Problem details
Going through the entries below, count each line that holds "élevé" and give only the total.

The data
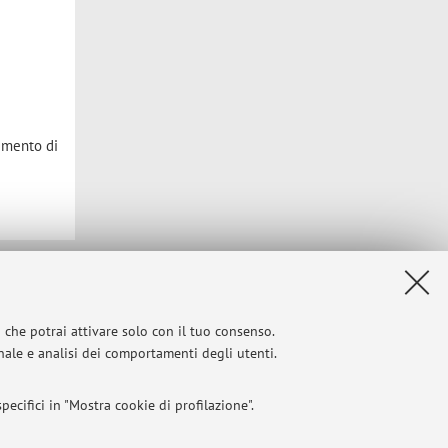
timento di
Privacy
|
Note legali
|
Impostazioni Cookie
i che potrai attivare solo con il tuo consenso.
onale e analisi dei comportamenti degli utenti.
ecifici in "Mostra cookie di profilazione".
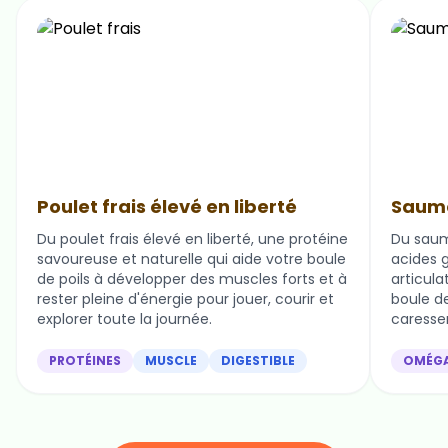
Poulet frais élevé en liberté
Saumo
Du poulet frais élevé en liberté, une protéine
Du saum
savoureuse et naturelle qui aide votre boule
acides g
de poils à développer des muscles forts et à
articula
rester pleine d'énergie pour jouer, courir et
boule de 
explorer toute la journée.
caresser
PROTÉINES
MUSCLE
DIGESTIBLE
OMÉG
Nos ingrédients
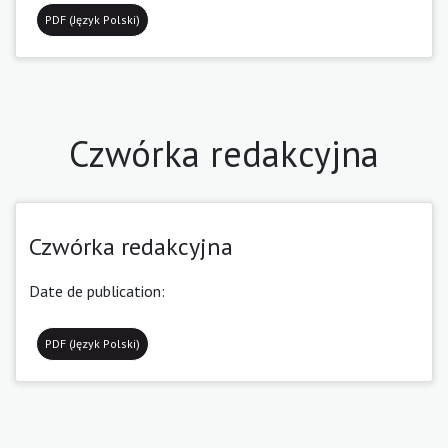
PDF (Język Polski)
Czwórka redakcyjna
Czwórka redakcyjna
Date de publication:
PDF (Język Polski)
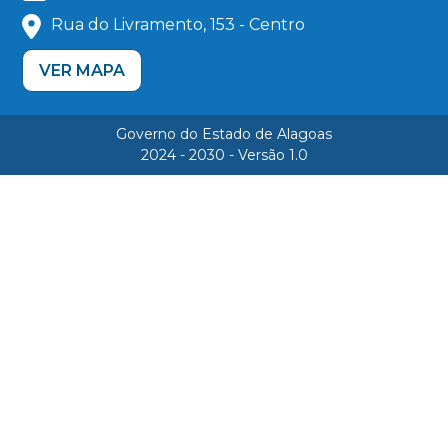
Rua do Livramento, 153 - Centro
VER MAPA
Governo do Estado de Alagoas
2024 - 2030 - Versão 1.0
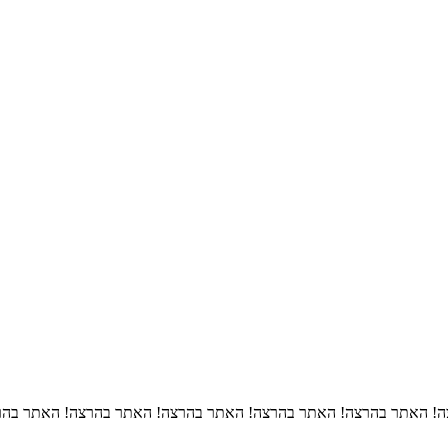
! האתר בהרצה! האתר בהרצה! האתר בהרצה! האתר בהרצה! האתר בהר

==

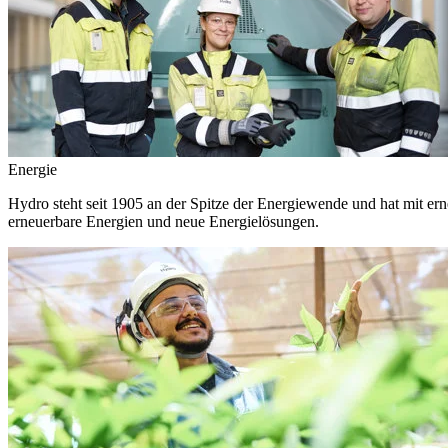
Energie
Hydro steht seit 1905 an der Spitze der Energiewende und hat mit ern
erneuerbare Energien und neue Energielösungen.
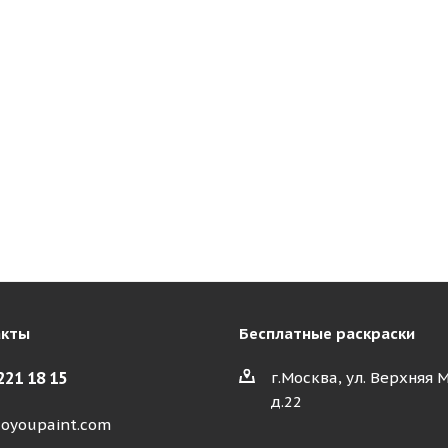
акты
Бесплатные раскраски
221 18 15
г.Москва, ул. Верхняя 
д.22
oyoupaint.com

Answer to this task
2